--- SOURCE RECORDS ---

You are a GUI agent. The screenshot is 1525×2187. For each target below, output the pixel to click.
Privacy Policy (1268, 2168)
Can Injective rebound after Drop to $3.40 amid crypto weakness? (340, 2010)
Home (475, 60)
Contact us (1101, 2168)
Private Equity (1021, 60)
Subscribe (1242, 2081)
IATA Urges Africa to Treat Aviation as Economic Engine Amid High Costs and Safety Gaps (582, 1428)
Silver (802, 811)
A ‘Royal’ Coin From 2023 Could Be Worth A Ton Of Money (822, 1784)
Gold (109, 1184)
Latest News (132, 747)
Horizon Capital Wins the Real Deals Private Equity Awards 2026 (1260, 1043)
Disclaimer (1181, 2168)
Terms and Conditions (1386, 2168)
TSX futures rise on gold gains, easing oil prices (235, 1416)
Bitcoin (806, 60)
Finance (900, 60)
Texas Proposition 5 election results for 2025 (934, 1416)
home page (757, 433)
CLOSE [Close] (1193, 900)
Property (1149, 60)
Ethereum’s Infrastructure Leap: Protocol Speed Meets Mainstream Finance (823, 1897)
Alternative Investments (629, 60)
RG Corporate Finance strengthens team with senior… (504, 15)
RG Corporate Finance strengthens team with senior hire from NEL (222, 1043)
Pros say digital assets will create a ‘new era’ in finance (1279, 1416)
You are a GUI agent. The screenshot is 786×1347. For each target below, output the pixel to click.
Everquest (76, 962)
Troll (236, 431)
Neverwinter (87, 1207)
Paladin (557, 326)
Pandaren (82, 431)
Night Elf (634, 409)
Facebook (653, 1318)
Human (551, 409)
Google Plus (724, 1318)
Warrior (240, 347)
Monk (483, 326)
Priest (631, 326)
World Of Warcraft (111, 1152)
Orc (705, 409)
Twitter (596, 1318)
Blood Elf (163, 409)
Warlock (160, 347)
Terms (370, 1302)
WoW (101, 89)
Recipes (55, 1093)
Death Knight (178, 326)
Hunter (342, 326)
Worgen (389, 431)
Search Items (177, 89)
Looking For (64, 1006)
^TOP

---

WHAT NEEDS TO BE DONE:
Exactly reproduce the lines of the data above that run from the line containing "Contact us (1101, 2168)" through the final one.

TASK RESULT:
Contact us (1101, 2168)
Private Equity (1021, 60)
Subscribe (1242, 2081)
IATA Urges Africa to Treat Aviation as Economic Engine Amid High Costs and Safety Gaps (582, 1428)
Silver (802, 811)
A ‘Royal’ Coin From 2023 Could Be Worth A Ton Of Money (822, 1784)
Gold (109, 1184)
Latest News (132, 747)
Horizon Capital Wins the Real Deals Private Equity Awards 2026 (1260, 1043)
Disclaimer (1181, 2168)
Terms and Conditions (1386, 2168)
TSX futures rise on gold gains, easing oil prices (235, 1416)
Bitcoin (806, 60)
Finance (900, 60)
Texas Proposition 5 election results for 2025 (934, 1416)
home page (757, 433)
CLOSE [Close] (1193, 900)
Property (1149, 60)
Ethereum’s Infrastructure Leap: Protocol Speed Meets Mainstream Finance (823, 1897)
Alternative Investments (629, 60)
RG Corporate Finance strengthens team with senior… (504, 15)
RG Corporate Finance strengthens team with senior hire from NEL (222, 1043)
Pros say digital assets will create a ‘new era’ in finance (1279, 1416)
You are a GUI agent. The screenshot is 786×1347. For each target below, output the pixel to click.
Everquest (76, 962)
Troll (236, 431)
Neverwinter (87, 1207)
Paladin (557, 326)
Pandaren (82, 431)
Night Elf (634, 409)
Facebook (653, 1318)
Human (551, 409)
Google Plus (724, 1318)
Warrior (240, 347)
Monk (483, 326)
Priest (631, 326)
World Of Warcraft (111, 1152)
Orc (705, 409)
Twitter (596, 1318)
Blood Elf (163, 409)
Warlock (160, 347)
Terms (370, 1302)
WoW (101, 89)
Recipes (55, 1093)
Death Knight (178, 326)
Hunter (342, 326)
Worgen (389, 431)
Search Items (177, 89)
Looking For (64, 1006)
^TOP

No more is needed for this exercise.